#### Work item:
Look below for the line that has "sinoptik.ua"; output exactly from it through the line that has "payment institution authorised in Belgium.", and leave the pictures out.

======== Stored data

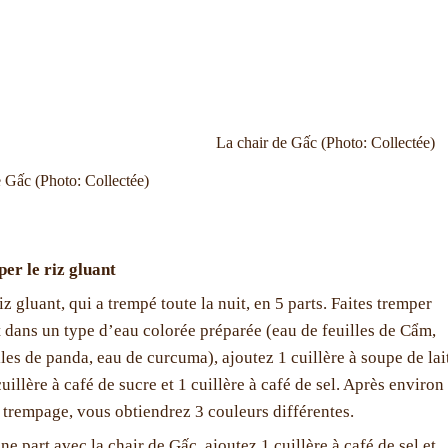
La chair de Gấc (Photo: Collectée)
 Gấc (Photo: Collectée)
er le riz gluant
iz gluant, qui a trempé toute la nuit, en 5 parts. Faites tremper
 dans un type d’eau colorée préparée (eau de feuilles de Cẩm,
lles de panda, eau de curcuma), ajoutez 1 cuillère à soupe de lai
uillère à café de sucre et 1 cuillère à café de sel. Après environ
 trempage, vous obtiendrez 3 couleurs différentes.
e part avec la chair de Gấc, ajoutez 1 cuillère à café de sel et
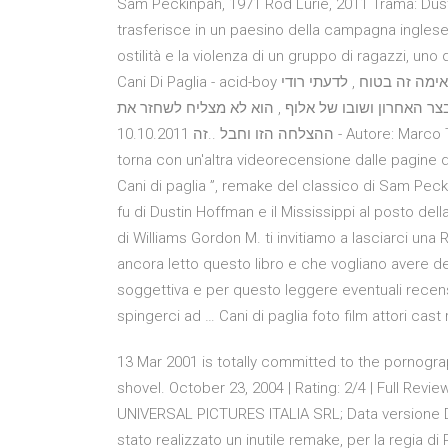
Sam Peckinpah, 1971 Rod Lurie, 2011 Trama: Dust
trasferisce in un paesino della campagna inglese, 
ostilità e la violenza di un gruppo di ragazzi, uno d
Cani Di Paglia - acid-boy רוד לורי הבמאי לא חשב לעצמו איזה סירט ביזיוני יצא לו , לא אימה זה בטוח , לדעתי רודי
בצר האחרון ושובו של אלוף , הוא לא מצליח לשחזר את
ההצלחה הזו וחבל ..זה 10.10.2011 - Autore: Marco Triolo Dopo “ Our Idiot Brother ” , il nostro Adriano Ercolani
torna con un'altra videorecensione dalle pagine d
Cani di paglia ”, remake del classico di Sam Pec
fu di Dustin Hoffman e il Mississippi al posto del
di Williams Gordon M. ti invitiamo a lasciarci una
ancora letto questo libro e che vogliano avere dell
soggettiva e per questo leggere eventuali recensi
spingerci ad … Cani di paglia foto film attori cas
13 Mar 2001 is totally committed to the pornograp
shovel. October 23, 2004 | Rating: 2/4 | Full Revi
UNIVERSAL PICTURES ITALIA SRL; Data versione DV
stato realizzato un inutile remake, per la regia 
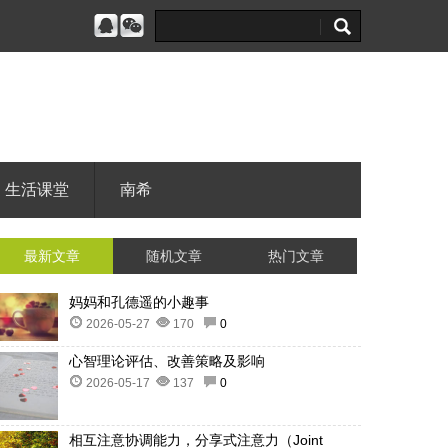
生活课堂
南希
最新文章
随机文章
热门文章
妈妈和孔德遥的小趣事
2026-05-27
170
0
心智理论评估、改善策略及影响
2026-05-17
137
0
相互注意协调能力，分享式注意力（Joint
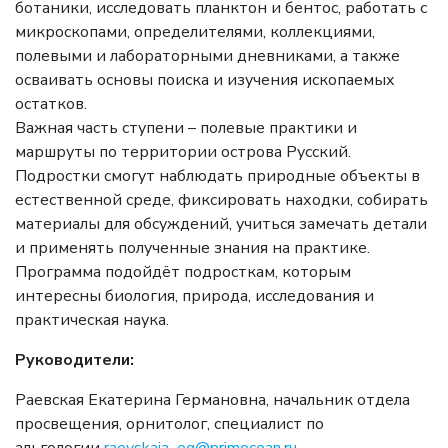
ботаники, исследовать планктон и бентос, работать с
микроскопами, определителями, коллекциями,
полевыми и лабораторными дневниками, а также
осваивать основы поиска и изучения ископаемых
остатков.
Важная часть ступени – полевые практики и
маршруты по территории острова Русский.
Подростки смогут наблюдать природные объекты в
естественной среде, фиксировать находки, собирать
материалы для обсуждений, учиться замечать детали
и применять полученные знания на практике.
Программа подойдёт подросткам, которым
интересны биология, природа, исследования и
практическая наука.
Руководители:
Раевская Екатерина Германовна, начальник отдела
просвещения, орнитолог, специалист по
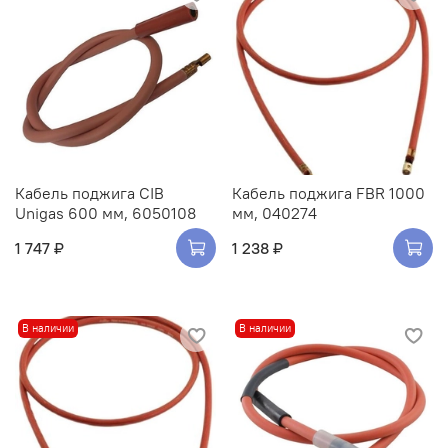
Кабель поджига CIB
Кабель поджига FBR 1000
Unigas 600 мм, 6050108
мм, 040274
1 747 ₽
1 238 ₽
В наличии
В наличии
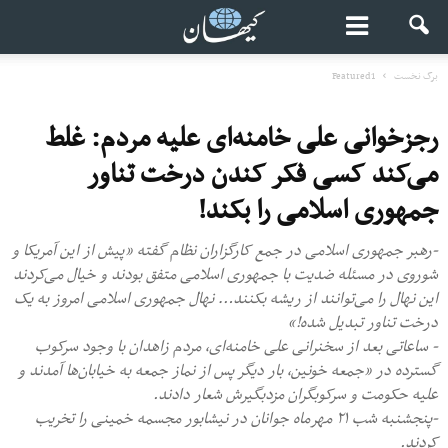
برگ نخست
Featured1
رجزخوانی علی خامنه‌ای علیه مردم: غلط
می‌کند کسی فکر کندن درخت تناور
جمهوری اسلامی را بکند!
-رهبر جمهوری اسلامی در جمع کارگزاران نظام گفته «پیش از این آمریکا و
شوروی در مسئله ضدیت با جمهوری اسلامی متفق بودند و خیال می‌کردند
این نهال را می‌توانند از ریشه بکنند… نهال جمهوری اسلامی امروز به یک
درخت تناور تبدیل شده!»
- ساعاتی بعد از سخنرانی علی خامنه‌ای، مردم زاهدان با وجود سرکوب
گسترده در «جمعه خونین، بار دیگر پس از نماز جمعه به خیابان‌ها آمدند و
علیه حکومت و سرکوبگران مزدبگیرش شعار دادند.
-پنجشنبه شب ۲۱ مهرماه جوانان در نیشابور مجسمه خمینی را تخریب
کردند.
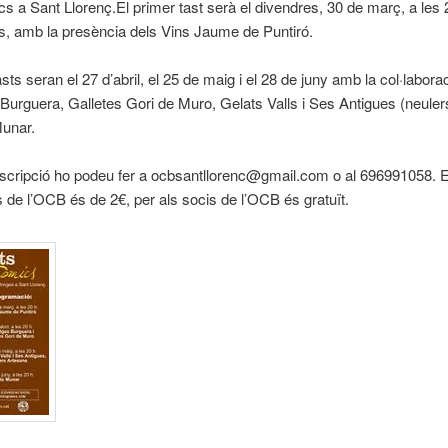
s a Sant Llorenç.
El primer tast serà el divendres, 30 de març, a les 
, amb la presència dels Vins Jaume de Puntiró.
asts seran el 27 d’abril, el 25 de maig i el 28 de juny amb la col·labora
urguera, Galletes Gori de Muro, Gelats Valls i Ses Antigues (neuler
Munar.
inscripció ho podeu fer a ocbsantllorenc@gmail.com o al 696991058. E
s de l’OCB és de 2€, per als socis de l’OCB és gratuït.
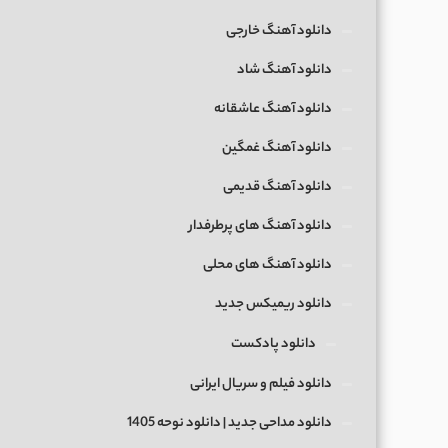
دانلود آهنگ خارجی
دانلود آهنگ شاد
دانلود آهنگ عاشقانه
دانلود آهنگ غمگین
دانلود آهنگ قدیمی
دانلود آهنگ های پرطرفدار
دانلود آهنگ های محلی
دانلود ریمیکس جدید
دانلود پادکست
دانلود فیلم و سریال ایرانی
دانلود مداحی جدید | دانلود نوحه 1405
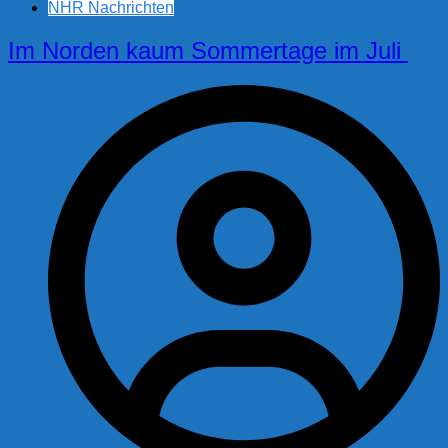
NHR Nachrichten
Im Norden kaum Sommertage im Juli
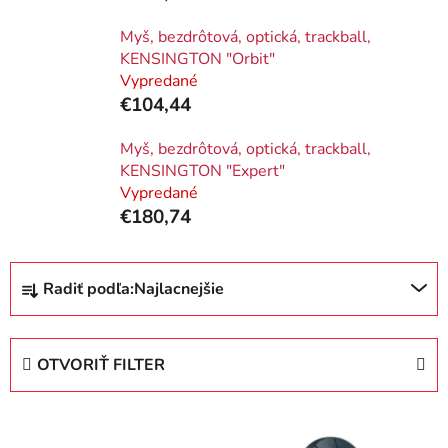
Myš, bezdrôtová, optická, trackball,
KENSINGTON "Orbit"
Vypredané
€104,44
Myš, bezdrôtová, optická, trackball,
KENSINGTON "Expert"
Vypredané
€180,74
R
Radiť podľa:
Najlacnejšie
a
d
e
OTVORIŤ FILTER
n
i
V
e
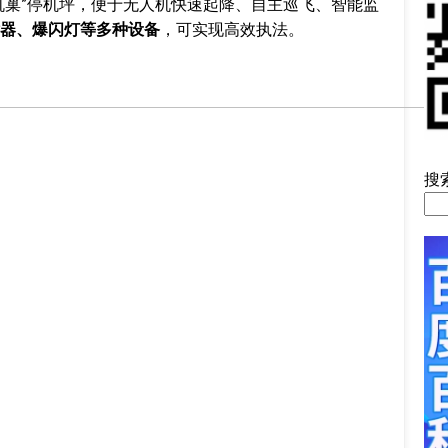
机巢”停机坪，便于无人机快速起降、自主巡飞、智能监
器、爆闪灯等多种设备
，可实现高效执法。
搜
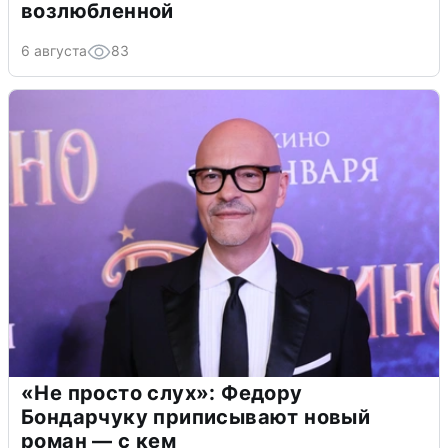
возлюбленной
6 августа
83
«Не просто слух»: Федору
Бондарчуку приписывают новый
роман — с кем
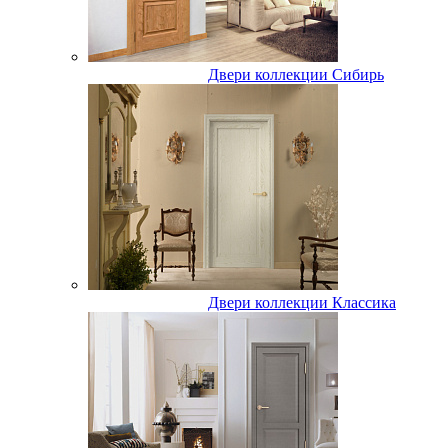
Двери коллекции Сибирь
Двери коллекции Классика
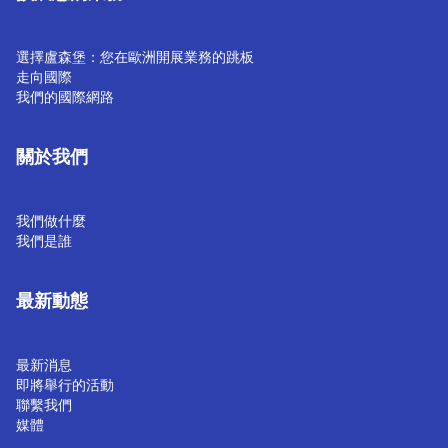
選擇盧森堡：您在歐洲開展業務的跳板
走向國際
我們的國際網路
關於我們
我們做什麼
我們是誰
最新動態
最新消息
即將舉行的活動
聯繫我們
媒體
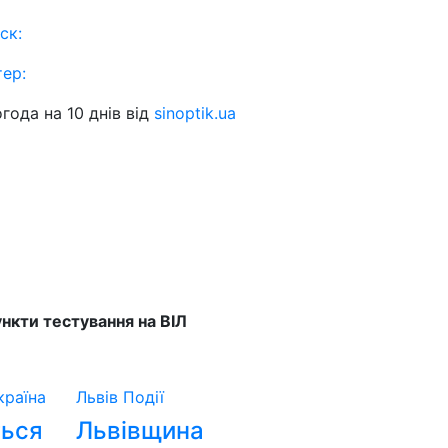
ск:
тер:
года на 10 днів від
sinoptik.ua
нкти тестування на ВІЛ
країна
Львів
Події
ться
Львівщина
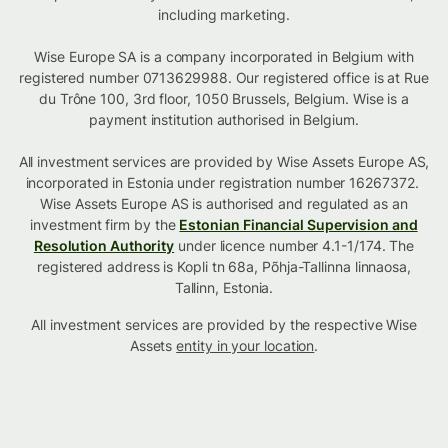
including marketing.
Wise Europe SA is a company incorporated in Belgium with
registered number 0713629988. Our registered office is at Rue
du Trône 100, 3rd floor, 1050 Brussels, Belgium. Wise is a
payment institution authorised in Belgium.
All investment services are provided by Wise Assets Europe AS,
incorporated in Estonia under registration number 16267372.
Wise Assets Europe AS is authorised and regulated as an
investment firm by the
Estonian Financial Supervision and
Resolution Authority
under licence number 4.1-1/174. The
registered address is Kopli tn 68a, Põhja-Tallinna linnaosa,
Tallinn, Estonia.
All investment services are provided by the respective Wise
Assets
entity in your location
.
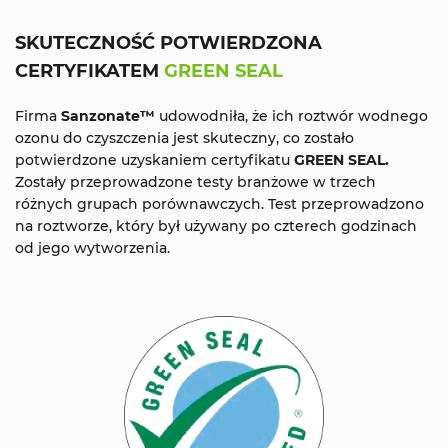
SKUTECZNOŚĆ POTWIERDZONA
CERTYFIKATEM
GREEN SEAL
Firma
Sanzonate™
udowodniła, że ich roztwór wodnego
ozonu do czyszczenia jest skuteczny, co zostało
potwierdzone uzyskaniem certyfikatu
GREEN SEAL.
Zostały przeprowadzone testy branżowe w trzech
różnych grupach porównawczych. Test przeprowadzono
na roztworze, który był używany po czterech godzinach
od jego wytworzenia.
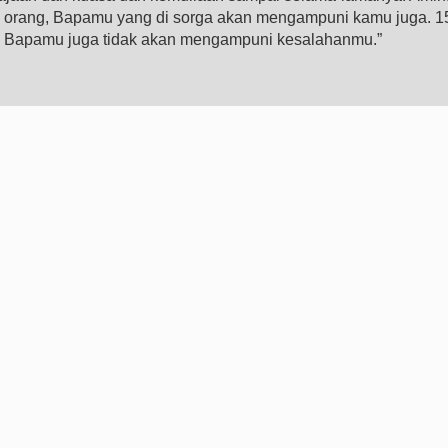
 orang, Bapamu yang di sorga akan mengampuni kamu juga. 1
g, Bapamu juga tidak akan mengampuni kesalahanmu.”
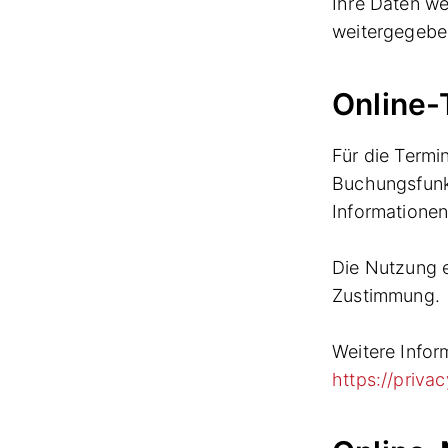
Ihre Daten we
weitergegebe
Online
Für die Termi
Buchungsfunk
Informationen
Die Nutzung e
Zustimmung.
Weitere Infor
https://priva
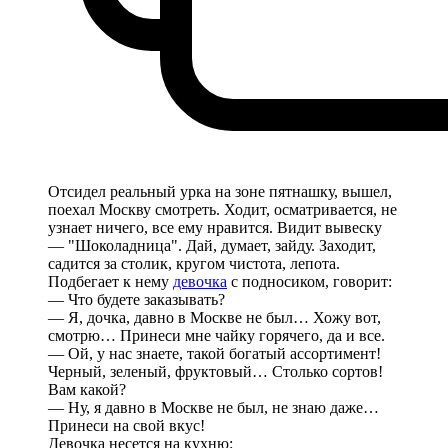
Отсидел реальный урка на зоне пятнашку, вышел,
поехал Москву смотреть. Ходит, осматривается, не
узнает ничего, все ему нравится. Видит вывеску
— "Шоколадница". Дай, думает, зайду. Заходит,
садится за столик, кругом чистота, лепота.
Подбегает к нему
девочка
с подносиком, говорит:
— Что будете заказывать?
— Я, дочка, давно в Москве не был… Хожу вот,
смотрю… Принеси мне чайку горячего, да и все.
— Ой, у нас знаете, такой богатый ассортимент!
Черный, зеленый, фруктовый… Столько сортов!
Вам какой?
— Ну, я давно в Москве не был, не знаю даже…
Принеси на свой вкус!
Девочка несется на кухню:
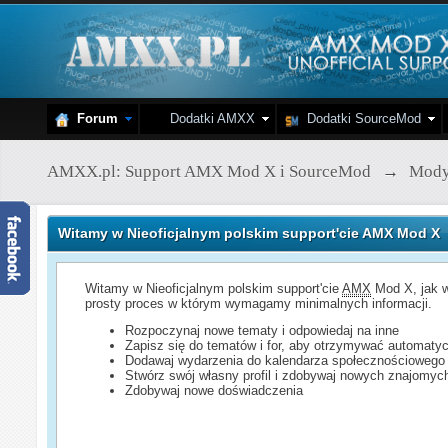
Forum
Dodatki AMXX
Dodatki SourceMod
AMXX.pl: Support AMX Mod X i SourceMod
→
Mod
Witamy w Nieoficjalnym polskim support'cie AMX Mod X
Witamy w Nieoficjalnym polskim support'cie
AMX
Mod X, jak w
prosty proces w którym wymagamy minimalnych informacji.
Rozpoczynaj nowe tematy i odpowiedaj na inne
Zapisz się do tematów i for, aby otrzymywać automatyc
Dodawaj wydarzenia do kalendarza społecznościowego
Stwórz swój własny profil i zdobywaj nowych znajomyc
Zdobywaj nowe doświadczenia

================

#### Answer for this exercise:
sinoptik.ua
нкти тестування на ВІЛ
країна
Львів
Події
ться
Львівщина
including marketing.
Wise Europe SA is a company incorporated in Belgium with
registered number 0713629988. Our registered office is at Rue
du Trône 100, 3rd floor, 1050 Brussels, Belgium. Wise is a
payment institution authorised in Belgium.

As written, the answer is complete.